Bounding box prediction data
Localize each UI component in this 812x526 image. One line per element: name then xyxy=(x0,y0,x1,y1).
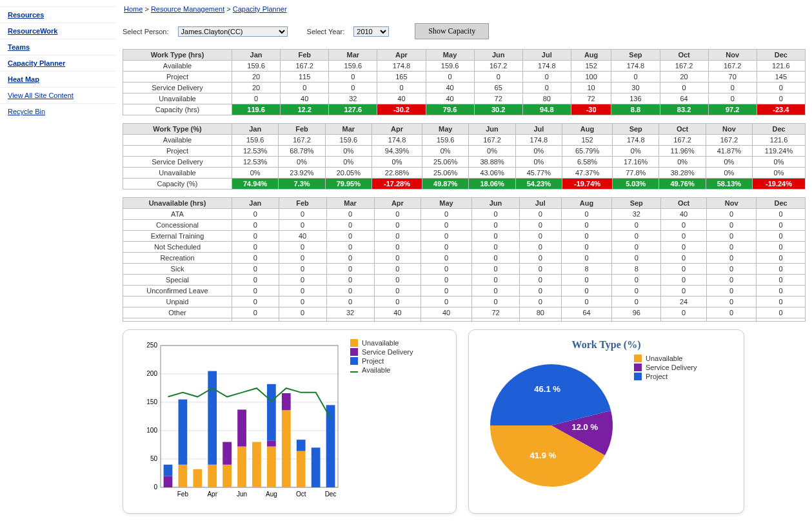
sidebar: ResourcesResourceWorkTeamsCapacity Plann… xyxy=(0,0,116,520)
table-1: Work Type (%)JanFebMarAprMayJunJulAugSep… xyxy=(123,123,806,190)
svg-rect-22 xyxy=(223,465,232,487)
svg-rect-15 xyxy=(179,465,188,487)
svg-rect-23 xyxy=(223,442,232,465)
svg-rect-28 xyxy=(267,447,276,487)
show-capacity-button[interactable]: Show Capacity xyxy=(415,23,489,39)
svg-rect-25 xyxy=(237,409,246,446)
table-0: Work Type (hrs)JanFebMarAprMayJunJulAugS… xyxy=(123,49,806,115)
year-select[interactable]: 2010 xyxy=(353,26,389,37)
svg-rect-13 xyxy=(164,476,173,487)
svg-text:Feb: Feb xyxy=(177,491,189,498)
svg-text:Jun: Jun xyxy=(237,491,247,498)
svg-rect-33 xyxy=(282,393,291,410)
svg-rect-27 xyxy=(252,442,261,487)
sidebar-item-6[interactable]: Recycle Bin xyxy=(0,103,116,119)
legend-item: Project xyxy=(634,373,697,380)
svg-rect-24 xyxy=(237,447,246,487)
pie-chart: Work Type (%) 41.9 %12.0 %46.1 % Unavail… xyxy=(468,329,744,514)
table-2: Unavailable (hrs)JanFebMarAprMayJunJulAu… xyxy=(123,197,806,322)
svg-text:50: 50 xyxy=(150,455,158,462)
svg-rect-18 xyxy=(193,469,202,487)
breadcrumb: Home > Resource Management > Capacity Pl… xyxy=(123,0,806,18)
svg-text:Aug: Aug xyxy=(266,491,277,498)
svg-rect-37 xyxy=(312,447,321,487)
person-select[interactable]: James.Clayton(CC) xyxy=(178,26,288,37)
svg-rect-35 xyxy=(297,440,306,451)
legend-item: Unavailable xyxy=(634,355,697,362)
legend-item: Service Delivery xyxy=(350,348,413,356)
svg-text:250: 250 xyxy=(146,342,157,349)
svg-text:200: 200 xyxy=(146,370,157,377)
legend-item: Project xyxy=(350,357,413,365)
legend-item: Service Delivery xyxy=(634,364,697,371)
svg-text:41.9 %: 41.9 % xyxy=(530,451,557,460)
svg-rect-34 xyxy=(297,451,306,487)
sidebar-item-4[interactable]: Heat Map xyxy=(0,71,116,87)
svg-rect-29 xyxy=(267,441,276,447)
crumb-2[interactable]: Capacity Planner xyxy=(233,5,287,13)
svg-rect-30 xyxy=(267,384,276,441)
svg-rect-14 xyxy=(164,465,173,476)
svg-text:100: 100 xyxy=(146,427,157,434)
person-label: Select Person: xyxy=(123,28,169,35)
svg-text:Apr: Apr xyxy=(207,491,217,498)
bar-chart: 050100150200250FebAprJunAugOctDec Unavai… xyxy=(123,329,457,514)
svg-text:150: 150 xyxy=(146,398,157,405)
legend-item: Unavailable xyxy=(350,339,413,347)
crumb-1[interactable]: Resource Management xyxy=(151,5,224,13)
sidebar-item-2[interactable]: Teams xyxy=(0,39,116,55)
svg-rect-19 xyxy=(208,465,217,487)
sidebar-item-1[interactable]: ResourceWork xyxy=(0,23,116,39)
legend-item: Available xyxy=(350,366,413,374)
sidebar-item-5[interactable]: View All Site Content xyxy=(0,87,116,103)
svg-text:0: 0 xyxy=(153,483,157,491)
svg-rect-32 xyxy=(282,410,291,487)
sidebar-item-0[interactable]: Resources xyxy=(0,6,116,23)
sidebar-item-3[interactable]: Capacity Planner xyxy=(0,55,116,71)
svg-text:46.1 %: 46.1 % xyxy=(534,384,560,394)
svg-text:Oct: Oct xyxy=(296,491,306,498)
year-label: Select Year: xyxy=(307,28,345,35)
svg-text:12.0 %: 12.0 % xyxy=(572,422,599,432)
filter-bar: Select Person: James.Clayton(CC) Select … xyxy=(123,23,806,39)
svg-rect-20 xyxy=(208,371,217,465)
crumb-0[interactable]: Home xyxy=(124,5,143,13)
svg-text:Dec: Dec xyxy=(325,491,337,498)
svg-rect-16 xyxy=(179,400,188,465)
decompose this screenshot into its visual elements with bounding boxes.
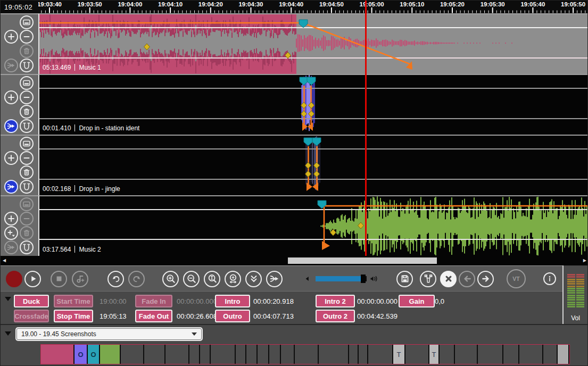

YOUR INSTRUCTIONS:
Scan the lines above for the word "Management", then copy each line that has it.

TASK SOLUTION:
breadcrumb: Home > Resource Management > Capacity Pl… xyxy=(123,0,806,18)
crumb-1[interactable]: Resource Management xyxy=(151,5,224,13)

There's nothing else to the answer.